Biographer Paul Kengor noted Reagan’s faith was what guided him until his last breadth.

Reagan believed in a “God-given” optimism, even when he was diagnosed with Alzheimer’s disease 10 years ago, Kengor said.

“Reagan believed that Alzheimer’s is what God had chosen for him,” said Kengor, a political science professor at Grove City College in western Pennsylvania who released a book earlier this year entitled, “God and Ronald Reagan, a Spiritual Life.”

“It was God’s plan for how Reagan would die, and he believed that we have no reason to question God. Reagan truly believed that even something that negative could be part of God’s plan,” Kengor said.

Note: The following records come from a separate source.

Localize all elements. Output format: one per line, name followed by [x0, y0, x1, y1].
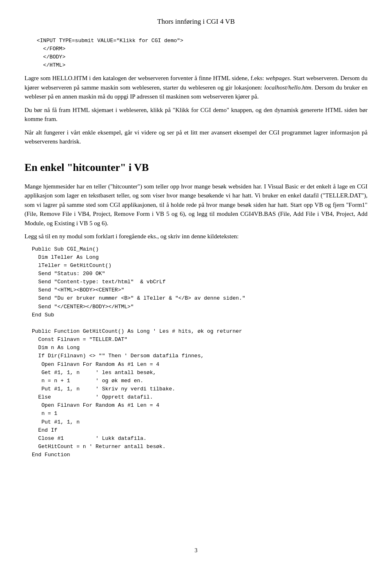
code-top: <INPUT TYPE=submit VALUE="Klikk for CGI … — [37, 37, 368, 70]
page-number: 3 — [0, 546, 392, 555]
paragraph-1: Lagre som HELLO.HTM i den katalogen der … — [24, 74, 368, 101]
para1-text: Lagre som HELLO.HTM i den katalogen der … — [24, 75, 266, 81]
para2-text: Du bør nå få fram HTML skjemaet i webles… — [24, 107, 368, 123]
para1-italic2: localhost/hello.htm — [264, 84, 311, 91]
paragraph-5: Legg så til en ny modul som forklart i f… — [24, 232, 368, 241]
paragraph-4: Mange hjemmesider har en teller ("hitcou… — [24, 182, 368, 228]
para5-text: Legg så til en ny modul som forklart i f… — [24, 233, 238, 240]
paragraph-3: Når alt fungerer i vårt enkle eksempel, … — [24, 128, 368, 146]
para4-text: Mange hjemmesider har en teller ("hitcou… — [24, 183, 368, 226]
code-main: Public Sub CGI_Main() Dim lTeller As Lon… — [32, 245, 368, 459]
page: Thors innføring i CGI 4 VB <INPUT TYPE=s… — [0, 0, 392, 567]
page-title: Thors innføring i CGI 4 VB — [24, 16, 368, 27]
paragraph-2: Du bør nå få fram HTML skjemaet i webles… — [24, 105, 368, 124]
para1-italic: webpages — [266, 75, 290, 81]
para3-text: Når alt fungerer i vårt enkle eksempel, … — [24, 129, 368, 145]
section-heading: En enkel "hitcounter" i VB — [24, 159, 368, 175]
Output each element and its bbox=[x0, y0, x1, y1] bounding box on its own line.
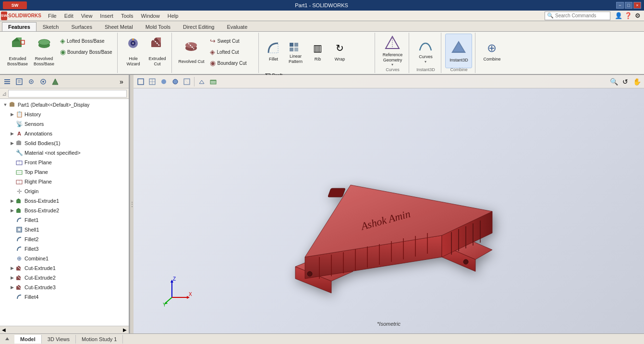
tree-item-fillet1[interactable]: Fillet1 bbox=[0, 215, 129, 225]
settings-icon[interactable]: ⚙ bbox=[633, 12, 642, 20]
tab-sketch[interactable]: Sketch bbox=[36, 22, 65, 31]
tree-item-history[interactable]: ▶ 📋 History bbox=[0, 110, 129, 119]
tab-evaluate[interactable]: Evaluate bbox=[220, 22, 254, 31]
tree-item-fillet3[interactable]: Fillet3 bbox=[0, 244, 129, 254]
hole-wizard-button[interactable]: HoleWizard bbox=[122, 34, 145, 68]
svg-rect-18 bbox=[290, 43, 293, 47]
tree-item-annotations[interactable]: ▶ A Annotations bbox=[0, 129, 129, 138]
tree-item-combine1[interactable]: ⊕ Combine1 bbox=[0, 254, 129, 263]
panel-icon-property[interactable] bbox=[14, 76, 24, 87]
view-section[interactable] bbox=[208, 76, 219, 87]
tab-features[interactable]: Features bbox=[2, 22, 36, 31]
menu-window[interactable]: Window bbox=[137, 12, 164, 20]
search-box[interactable]: 🔍 bbox=[545, 12, 610, 20]
cut-extrude1-label: Cut-Extrude1 bbox=[24, 265, 56, 271]
panel-expand-btn[interactable]: » bbox=[116, 76, 127, 87]
panel-icon-feature-manager[interactable] bbox=[2, 76, 12, 87]
view-wireframe[interactable] bbox=[147, 76, 158, 87]
tree-item-origin[interactable]: ✛ Origin bbox=[0, 186, 129, 196]
tree-item-boss-extrude1[interactable]: ▶ Boss-Extrude1 bbox=[0, 196, 129, 206]
close-btn[interactable]: × bbox=[633, 2, 641, 9]
canvas-area[interactable]: 🔍 ↺ ✋ bbox=[134, 75, 644, 333]
panel-icon-display[interactable] bbox=[38, 76, 49, 87]
tab-direct-editing[interactable]: Direct Editing bbox=[177, 22, 220, 31]
view-pan[interactable]: ✋ bbox=[632, 76, 642, 87]
tree-scroll-right[interactable]: ▶ bbox=[123, 327, 127, 332]
tab-3d-views[interactable]: 3D Views bbox=[42, 335, 76, 344]
main-area: » ⊿ ▼ Part1 (Default<<Default>_Display ▶… bbox=[0, 75, 644, 333]
extruded-boss-button[interactable]: ExtrudedBoss/Base bbox=[5, 34, 30, 68]
menu-tools[interactable]: Tools bbox=[117, 12, 137, 20]
help-icon[interactable]: ❓ bbox=[624, 12, 632, 20]
panel-icon-config[interactable] bbox=[26, 76, 36, 87]
maximize-btn[interactable]: □ bbox=[625, 2, 632, 9]
menu-help[interactable]: Help bbox=[164, 12, 182, 20]
instant3d-icon bbox=[450, 39, 467, 57]
tab-mold-tools[interactable]: Mold Tools bbox=[139, 22, 177, 31]
lofted-boss-button[interactable]: ◈ Lofted Boss/Base bbox=[58, 36, 114, 46]
panel-icon-appearance[interactable] bbox=[50, 76, 61, 87]
view-normal[interactable] bbox=[135, 76, 146, 87]
menu-view[interactable]: View bbox=[77, 12, 97, 20]
tree-item-cut-extrude3[interactable]: ▶ Cut-Extrude3 bbox=[0, 283, 129, 292]
revolved-boss-button[interactable]: RevolvedBoss/Base bbox=[31, 34, 57, 68]
reference-geometry-button[interactable]: ReferenceGeometry ▾ bbox=[379, 34, 406, 68]
tree-item-fillet2[interactable]: Fillet2 bbox=[0, 234, 129, 244]
menu-file[interactable]: File bbox=[44, 12, 61, 20]
filter-input[interactable] bbox=[8, 90, 127, 98]
tree-item-cut-extrude2[interactable]: ▶ Cut-Extrude2 bbox=[0, 273, 129, 283]
curves-button[interactable]: Curves ▾ bbox=[413, 34, 438, 68]
tree-item-fillet4[interactable]: Fillet4 bbox=[0, 292, 129, 302]
tab-surfaces[interactable]: Surfaces bbox=[65, 22, 98, 31]
view-zoom[interactable]: 🔍 bbox=[608, 76, 619, 87]
panel-resize-handle[interactable] bbox=[130, 75, 134, 333]
revolved-boss-icon bbox=[36, 35, 52, 55]
tree-item-top-plane[interactable]: Top Plane bbox=[0, 167, 129, 177]
tab-motion-study-1[interactable]: Motion Study 1 bbox=[76, 335, 123, 344]
boundary-boss-button[interactable]: ◉ Boundary Boss/Base bbox=[58, 47, 114, 57]
tree-item-boss-extrude2[interactable]: ▶ Boss-Extrude2 bbox=[0, 206, 129, 215]
combine-button[interactable]: ⊕ Combine bbox=[479, 34, 504, 68]
tree-item-solid-bodies[interactable]: ▶ Solid Bodies(1) bbox=[0, 138, 129, 148]
tab-sheet-metal[interactable]: Sheet Metal bbox=[98, 22, 139, 31]
tab-model[interactable]: Model bbox=[14, 335, 42, 344]
view-shaded-edges[interactable] bbox=[170, 76, 181, 87]
tree-item-material[interactable]: 🔧 Material <not specified> bbox=[0, 148, 129, 158]
view-perspective[interactable] bbox=[196, 76, 207, 87]
menu-edit[interactable]: Edit bbox=[61, 12, 77, 20]
minimize-btn[interactable]: − bbox=[616, 2, 624, 9]
tree-item-cut-extrude1[interactable]: ▶ Cut-Extrude1 bbox=[0, 263, 129, 273]
ribbon-tabs: Features Sketch Surfaces Sheet Metal Mol… bbox=[0, 21, 644, 32]
tree-scroll-up[interactable] bbox=[0, 336, 14, 342]
view-hidden-lines[interactable] bbox=[182, 76, 192, 87]
tree-item-front-plane[interactable]: Front Plane bbox=[0, 158, 129, 167]
tree-item-sensors[interactable]: 📡 Sensors bbox=[0, 119, 129, 129]
view-rotate[interactable]: ↺ bbox=[620, 76, 631, 87]
linear-pattern-button[interactable]: LinearPattern bbox=[285, 34, 306, 68]
tree-item-right-plane[interactable]: Right Plane bbox=[0, 177, 129, 186]
view-shaded[interactable] bbox=[158, 76, 169, 87]
rib-button[interactable]: ▥ Rib bbox=[307, 34, 328, 68]
svg-text:Z: Z bbox=[173, 276, 176, 282]
svg-rect-40 bbox=[16, 141, 21, 145]
fillet-button[interactable]: Fillet bbox=[263, 34, 284, 68]
revolved-cut-button[interactable]: Revolved Cut bbox=[176, 34, 207, 68]
svg-rect-30 bbox=[16, 79, 22, 85]
search-input[interactable] bbox=[555, 13, 608, 18]
user-icon[interactable]: 👤 bbox=[614, 12, 623, 20]
right-plane-label: Right Plane bbox=[24, 179, 52, 184]
combine-label: Combine bbox=[483, 57, 500, 62]
swept-cut-button[interactable]: ↪ Swept Cut bbox=[207, 36, 255, 46]
rib-label: Rib bbox=[315, 57, 321, 62]
tree-scroll-left[interactable]: ◀ bbox=[2, 327, 6, 332]
boss-extrude2-label: Boss-Extrude2 bbox=[24, 208, 59, 213]
instant3d-button[interactable]: Instant3D bbox=[445, 34, 472, 68]
menu-insert[interactable]: Insert bbox=[96, 12, 117, 20]
tree-item-shell1[interactable]: Shell1 bbox=[0, 225, 129, 234]
wrap-button[interactable]: ↻ Wrap bbox=[329, 34, 350, 68]
boundary-cut-button[interactable]: ◉ Boundary Cut bbox=[207, 58, 255, 68]
extruded-cut-button[interactable]: ExtrudedCut bbox=[146, 34, 169, 68]
lofted-cut-button[interactable]: ◈ Lofted Cut bbox=[207, 47, 255, 57]
window-controls[interactable]: − □ × bbox=[616, 2, 641, 9]
tree-item-part1[interactable]: ▼ Part1 (Default<<Default>_Display bbox=[0, 100, 129, 110]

In one of his latest speeches to America, Reagan wrote about his faith in God in the midst of his diagnosis.

“When the Lord calls me home, whenever that may be, I will leave with the greatest love for this country of ours and eternal optimism for its future,” he wrote.

“I now begin the journey that will lead me into the sunset of my life. I know that for America there will always be a bright dawn ahead.

“Thank you, my friends. May God always bless you.”

Reagan, who passed away on June 5, was the 40th president of the United States. President Bush ordered the American flag be lowered to half-staff on all buildings, grounds and naval vessels of the United States for 30 days in honor of Reagan, and also declared June 11 a National Day of Mourning and ordered all non-essential government buildings closed on that day.